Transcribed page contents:
───

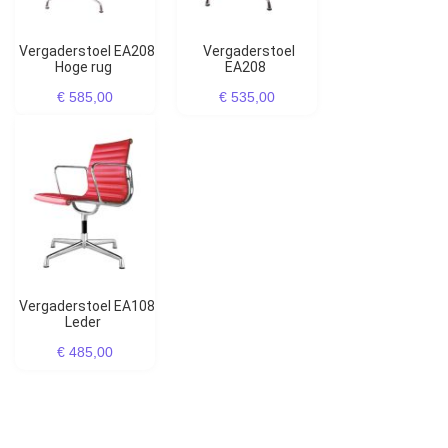
Vergaderstoel EA208
Vergaderstoel
Hoge rug
EA208
€ 585,00
€ 535,00
Vergaderstoel EA108
Leder
€ 485,00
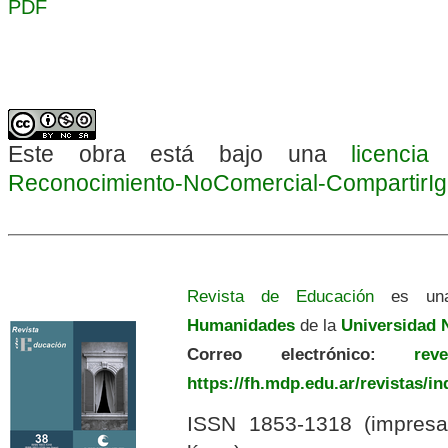
PDF
Este obra está bajo una
licenci
Reconocimiento-NoComercial-CompartirIgua
Revista de Educación
es una
Humanidades
de la
Universidad N
Correo electrónico:
revedu
https://fh.mdp.edu.ar/revistas/i
ISSN 1853-1318 (impres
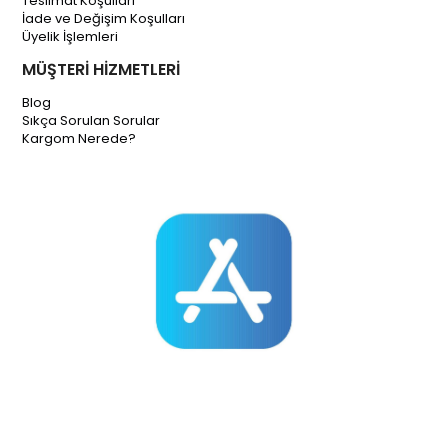
Teslimat Koşulları
İade ve Değişim Koşulları
Üyelik İşlemleri
MÜŞTERİ HİZMETLERİ
Blog
Sıkça Sorulan Sorular
Kargom Nerede?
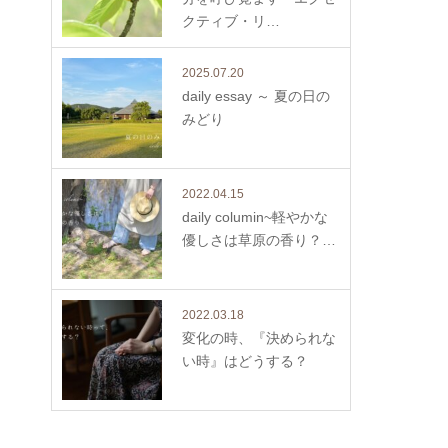
クティブ・リ…
2025.07.20
daily essay ～ 夏の日の
みどり
2022.04.15
daily columin~軽やかな
優しさは草原の香り？…
2022.03.18
変化の時、『決められな
い時』はどうする？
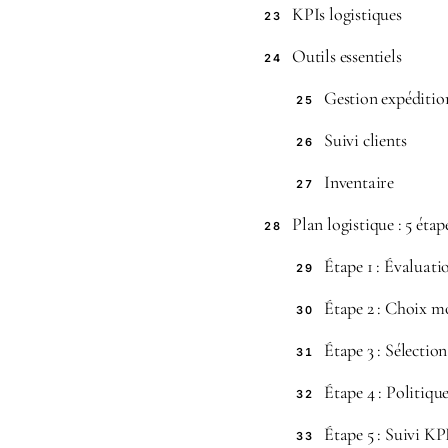
KPIs logistiques
23
Outils essentiels
24
Gestion expéditio
25
Suivi clients
26
Inventaire
27
Plan logistique : 5 étap
28
Étape 1 : Évaluat
29
Étape 2 : Choix m
30
Étape 3 : Sélectio
31
Étape 4 : Politiqu
32
Étape 5 : Suivi KP
33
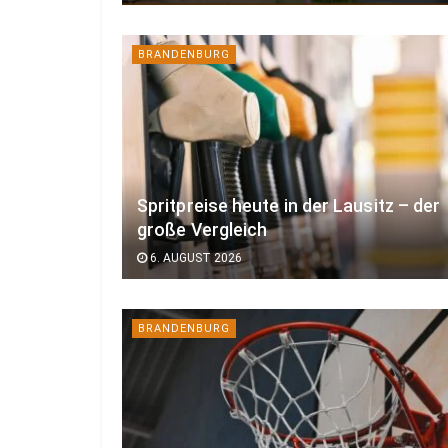
BRANDENBURG
Spritpreise heute in der Lausitz – der
große Vergleich
6. AUGUST 2026
BRANDENBURG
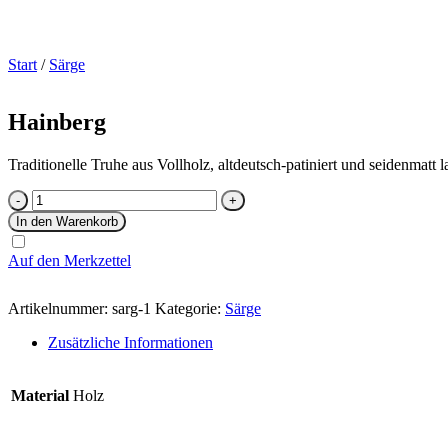
Start
/
Särge
Hainberg
Traditionelle Truhe aus Vollholz, altdeutsch-patiniert und seidenmatt l
Hainberg
Menge
In den Warenkorb
Auf den Merkzettel
Artikelnummer:
sarg-1
Kategorie:
Särge
Zusätzliche Informationen
Material
Holz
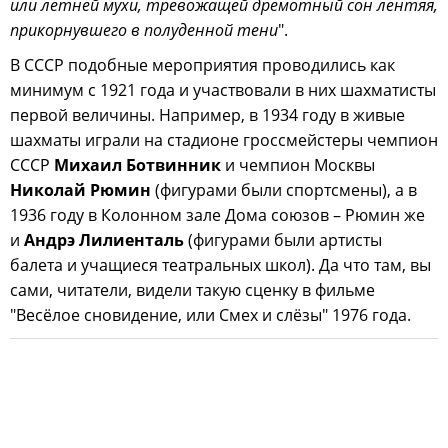
или летней мухи, тревожащей дремотный сон лентяя,
прикорнувшего в полуденной тени
".
В СССР подобные мероприятия проводились как
минимум с 1921 года и участвовали в них шахматисты
первой величины. Например, в 1934 году в живые
шахматы играли на стадионе гроссмейстеры чемпион
СССР
Михаил Ботвинник
и чемпион Москвы
Николай Рюмин
(фигурами были спортсмены), а в
1936 году в Колонном зале Дома союзов – Рюмин же
и
Андрэ Лилиенталь
(фигурами были артисты
балета и учащиеся театральных школ). Да что там, вы
сами, читатели, видели такую сценку в фильме
"Весёлое сновидение, или Смех и слёзы" 1976 года.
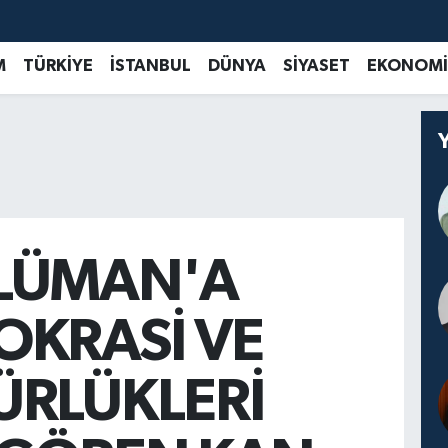
M
TÜRKİYE
İSTANBUL
DÜNYA
SİYASET
EKONOMİ
LÜMAN'A
KRASİ VE
RLÜKLERİ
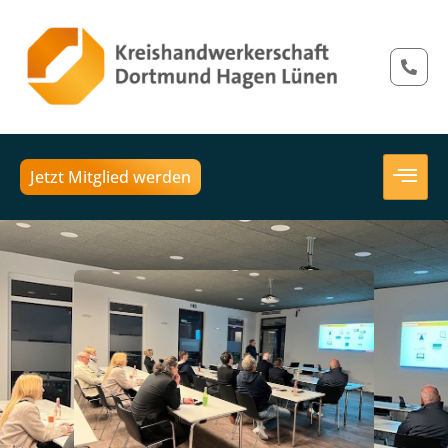
Jetzt Mitglied werden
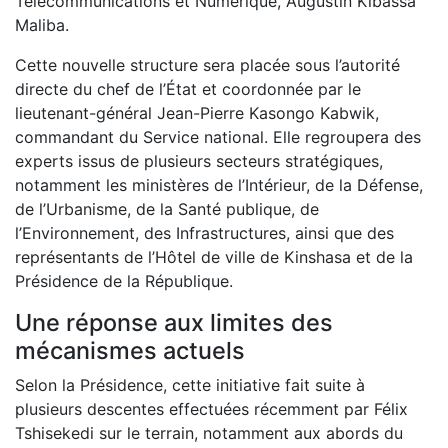
Télécommunications et Numérique, Augustin Kibassa
Maliba.
Cette nouvelle structure sera placée sous l’autorité
directe du chef de l’État et coordonnée par le
lieutenant-général Jean-Pierre Kasongo Kabwik,
commandant du Service national. Elle regroupera des
experts issus de plusieurs secteurs stratégiques,
notamment les ministères de l’Intérieur, de la Défense,
de l’Urbanisme, de la Santé publique, de
l’Environnement, des Infrastructures, ainsi que des
représentants de l’Hôtel de ville de Kinshasa et de la
Présidence de la République.
Une réponse aux limites des
mécanismes actuels
Selon la Présidence, cette initiative fait suite à
plusieurs descentes effectuées récemment par Félix
Tshisekedi sur le terrain, notamment aux abords du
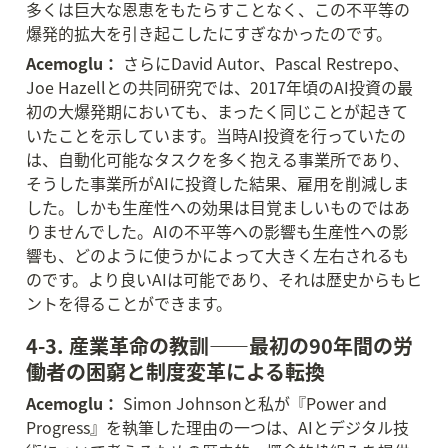
多くは巨大な恩恵をもたらすことなく、この不平等の
爆発的拡大を引き起こしたにすぎなかったのです。
Acemoglu：
 さらにDavid Autor、Pascal Restrepo、
Joe Hazellとの共同研究では、2017年頃のAI投資の最
初の大爆発期においても、まったく同じことが起きて
いたことを示しています。当時AI投資を行っていたの
は、自動化可能なタスクを多く抱える事業所であり、
そうした事業所がAIに投資した結果、雇用を削減しま
した。しかも生産性への効果は目覚ましいものではあ
りませんでした。AIの不平等への影響も生産性への影
響も、どのように使うかによって大きく左右されるも
のです。より良いAIは可能であり、それは歴史からもヒ
ントを得ることができます。
4-3. 産業革命の教訓——最初の90年間の労
働者の困窮と制度変革による転換
Acemoglu：
 Simon Johnsonと私が『Power and 
Progress』を執筆した理由の一つは、AIとデジタル技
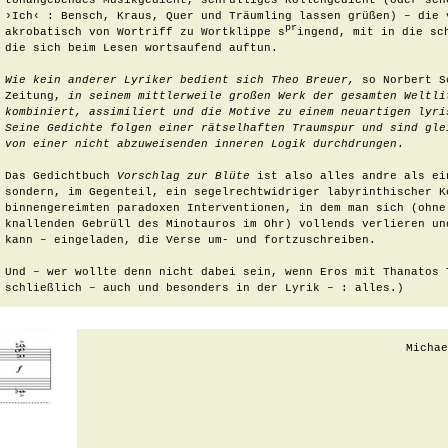
tonangebendes Musikgedicht, schrulliges Rollengedicht (oder sche
›Ich‹ : Bensch, Kraus, Quer und Träumling lassen grüßen) – die 
pr
akrobatisch von Wortriff zu Wortklippe s
ingend, mit in die sch
die sich beim Lesen wortsaufend auftun.

Wie kein anderer Lyriker bedient sich Theo Breuer, 
so Norbert S
Zeitung,
 in seinem mittlerweile großen Werk der gesamten Weltli
kombiniert, assimiliert und die Motive zu einem neuartigen lyris
Seine Gedichte folgen einer rätselhaften Traumspur und sind gle
von einer nicht abzuweisenden inneren Logik durchdrungen
.

Das Gedichtbuch 
Vorschlag zur Blüte
 ist also alles andre als ei
sondern, im Gegenteil, ein segelrechtwidriger labyrinthischer K
binnengereimten paradoxen Interventionen, in dem man sich (ohne 
knallenden Gebrüll des Minotauros im Ohr) vollends verlieren un
kann – eingeladen, die Verse um- und fortzuschreiben.

Und – wer wollte denn nicht dabei sein, wenn Eros mit Thanatos 
schließlich – auch und besonders in der Lyrik – : alles.)
 Micha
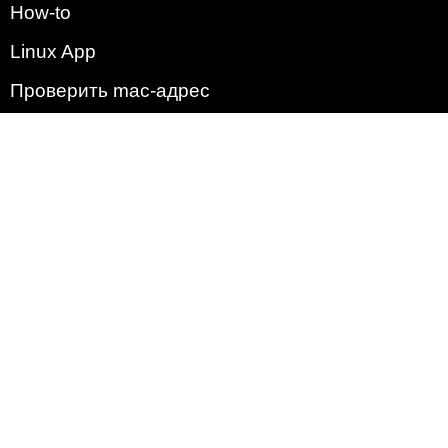
How-to
Linux App
Проверить mac-адрес
Зачем этот сайт?
Политика
Наша команда
Список всех уязвимостей
Операционные системы
2009 - 2026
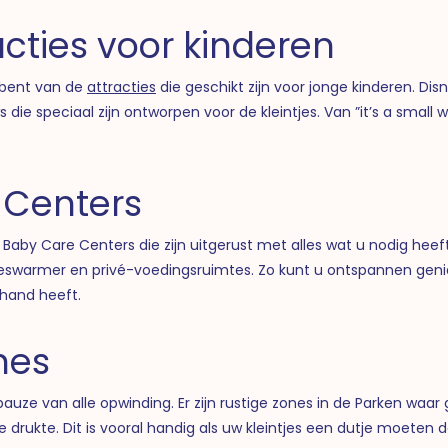
acties voor kinderen
 bent van de
attracties
die geschikt zijn voor jonge kinderen. Dis
ie speciaal zijn ontworpen voor de kleintjes. Van ”it’s a small wo
 Centers
 Baby Care Centers die zijn uitgerust met alles wat u nodig hee
 flesjeswarmer en privé-voedingsruimtes. Zo kunt u ontspannen g
 hand heeft.
nes
auze van alle opwinding. Er zijn rustige zones in de Parken wa
drukte. Dit is vooral handig als uw kleintjes een dutje moeten 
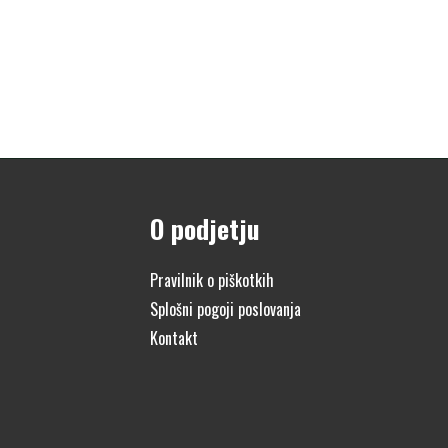
O podjetju
Pravilnik o piškotkih
Splošni pogoji poslovanja
Kontakt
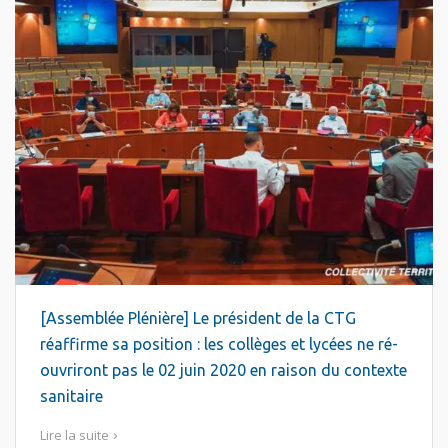
[Assemblée Plénière] Le président de la CTG
réaffirme sa position : les collèges et lycées ne ré-
ouvriront pas le 02 juin 2020 en raison du contexte
sanitaire
Lire la suite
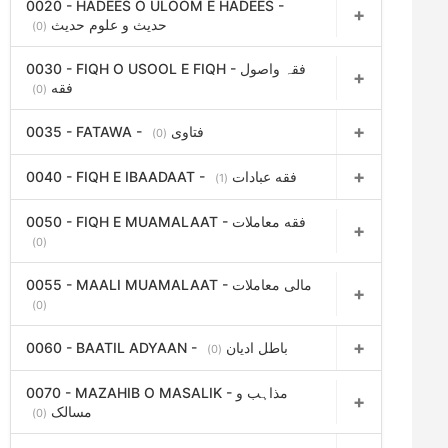
0020 - HADEES O ULOOM E HADEES -
حدیث و علوم حدیث
(0)
0030 - FIQH O USOOL E FIQH - فقہ واصول
فقه
(0)
0035 - FATAWA - فتاوی
(0)
0040 - FIQH E IBAADAAT - فقه عبادات
(1)
0050 - FIQH E MUAMALAAT - فقه معاملات
(0)
0055 - MAALI MUAMALAAT - مالی معاملات
(0)
0060 - BAATIL ADYAAN - باطل ادیان
(0)
0070 - MAZAHIB O MASALIK - مذاہب و
مسالک
(0)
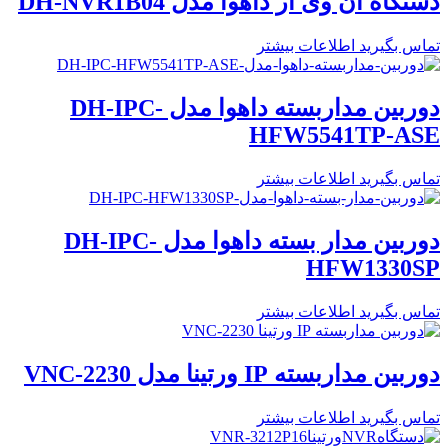
دستگاه ان وی ار داهوا مدل DH-NVR1B04
تماس بگیرید
اطلاعات بیشتر
دوربین مداربسته داهوا مدل DH-IPC-
HFW5541TP-ASE
تماس بگیرید
اطلاعات بیشتر
دوربین مدار بسته داهوا مدل DH-IPC-
HFW1330SP
تماس بگیرید
اطلاعات بیشتر
دوربین مداربسته IP ورتینا مدل VNC-2230
تماس بگیرید
اطلاعات بیشتر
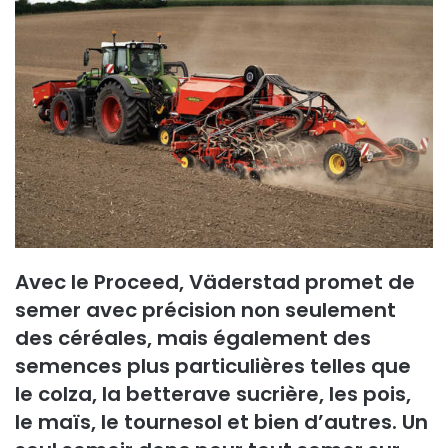
Avec le Proceed, Väderstad promet de
semer avec précision non seulement
des céréales, mais également des
semences plus particulières telles que
le colza, la betterave sucrière, les pois,
le maïs, le tournesol et bien d’autres. Un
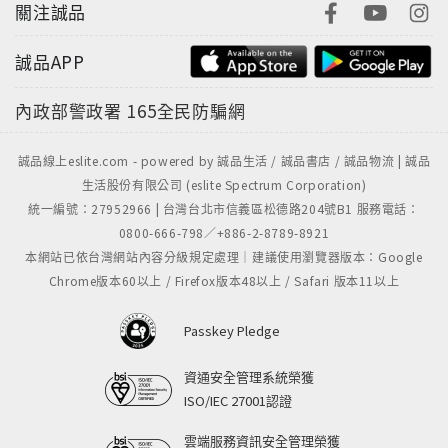
關注誠品
誠品APP
內政部警政署
165全民防騙網
誠品線上eslite.com - powered by 誠品生活 / 誠品書店 / 誠品物流 | 誠品
生活股份有限公司 (eslite Spectrum Corporation)
統一編號：27952966 | 台灣台北市信義區松德路204號B1 服務電話：
0800-666-798／+886-2-8789-8921
本網站已依台灣網站內容分級規定處理｜建議使用瀏覽器版本：Google
Chrome版本60以上 / Firefox版本48以上 / Safari 版本11以上
Passkey Pledge
資通安全管理系統榮獲
ISO/IEC 27001認證
雲端服務資訊安全管理榮獲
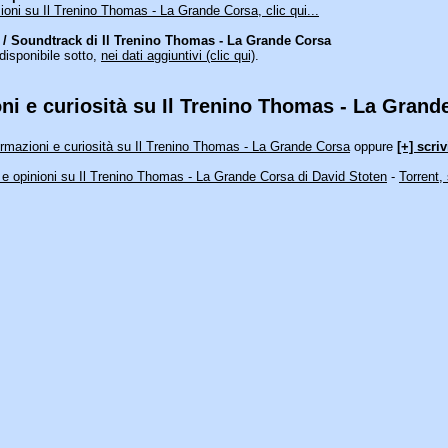
ioni su Il Trenino Thomas - La Grande Corsa, clic qui...
/ Soundtrack di Il Trenino Thomas - La Grande Corsa
disponibile sotto,
nei dati aggiuntivi (clic qui)
.
ni e curiosità su Il Trenino Thomas - La Grand
rmazioni e curiosità su Il Trenino Thomas - La Grande Corsa
oppure
[+] scriv
 e opinioni su Il Trenino Thomas - La Grande Corsa di David Stoten
-
Torrent,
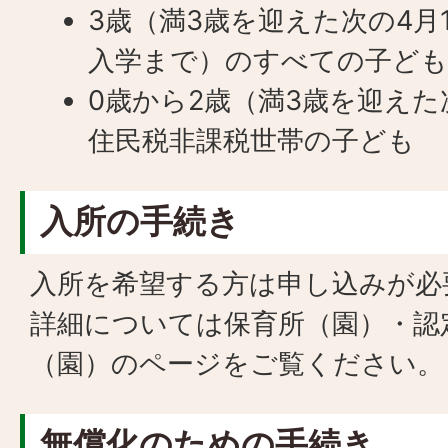
3歳（満3歳を迎えた次の4月
入学まで）のすべての子ど
0歳から2歳（満3歳を迎えた
住民税非課税世帯の子ども
入所の手続き
入所を希望する方は申し込みが必
詳細については保育所（園）・認
（園）のページをご覧ください。
無償化のための手続き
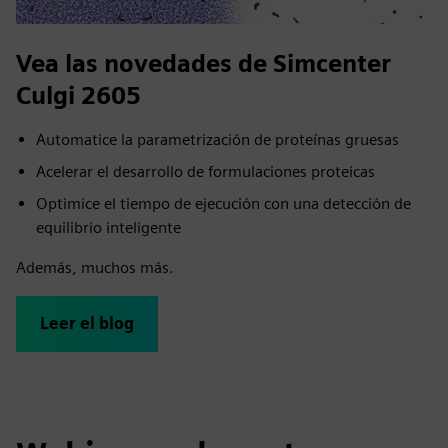
Vea las novedades de Simcenter
Culgi 2605
Automatice la parametrización de proteínas gruesas
Acelerar el desarrollo de formulaciones proteicas
Optimice el tiempo de ejecución con una detección de
equilibrio inteligente
Además, muchos más.
Leer el blog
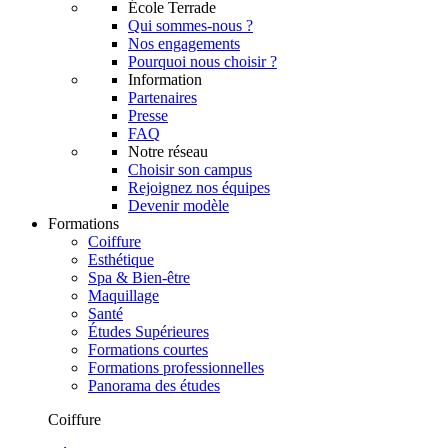
École Terrade
Qui sommes-nous ?
Nos engagements
Pourquoi nous choisir ?
Information
Partenaires
Presse
FAQ
Notre réseau
Choisir son campus
Rejoignez nos équipes
Devenir modèle
Formations
Coiffure
Esthétique
Spa & Bien-être
Maquillage
Santé
Études Supérieures
Formations courtes
Formations professionnelles
Panorama des études
Coiffure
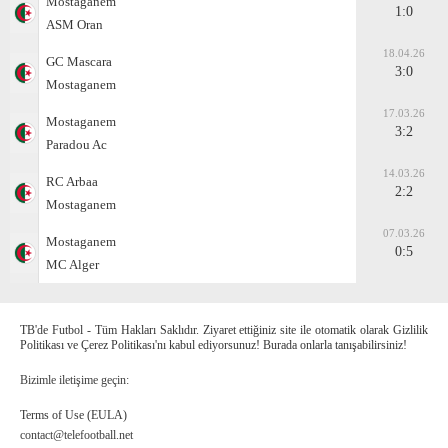
Mostaganem
1:0
ASM Oran
18.04.26
GC Mascara
3:0
Mostaganem
17.03.26
Mostaganem
3:2
Paradou Ac
14.03.26
RC Arbaa
2:2
Mostaganem
07.03.26
Mostaganem
0:5
MC Alger
TB'de Futbol - Tüm Hakları Saklıdır. Ziyaret ettiğiniz site ile otomatik olarak Gizlilik
Politikası ve Çerez Politikası'nı kabul ediyorsunuz! Burada onlarla tanışabilirsiniz!
Bizimle iletişime geçin:
Terms of Use (EULA)
contact@telefootball.net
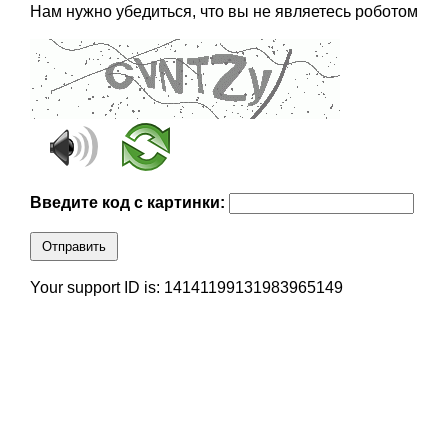
Нам нужно убедиться, что вы не являетесь роботом
Введите код с картинки:
Отправить
Your support ID is: 14141199131983965149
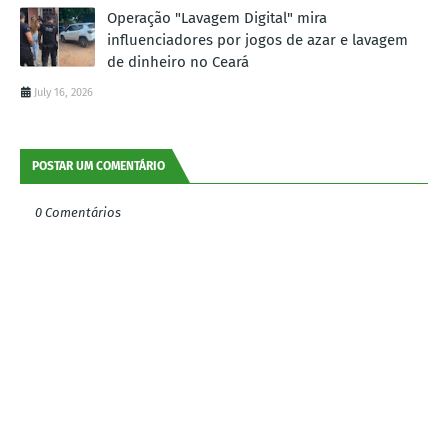
Operação "Lavagem Digital" mira
influenciadores por jogos de azar e lavagem
de dinheiro no Ceará
July 16, 2026
POSTAR UM COMENTÁRIO
0 Comentários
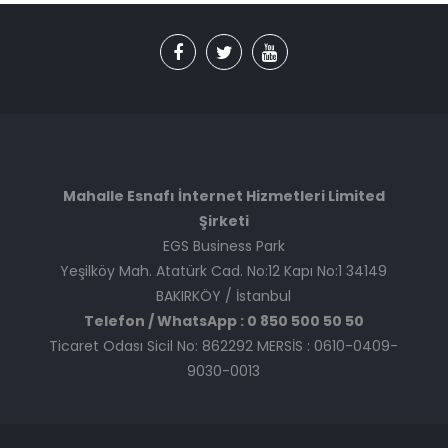
Mahalle Esnafı İnternet Hizmetleri Limited
Şirketi
EGS Business Park
Yeşilköy Mah. Atatürk Cad. No:12 Kapı No:1 34149
BAKIRKÖY / İstanbul
Telefon / WhatsApp : 0 850 500 50 50
Ticaret Odası Sicil No: 862292 MERSİS : 0610-0409-
9030-0013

───

Wherever a line above contains "daily", copy that line.

daily essay ～ 夏の日の
daily columin~軽やかな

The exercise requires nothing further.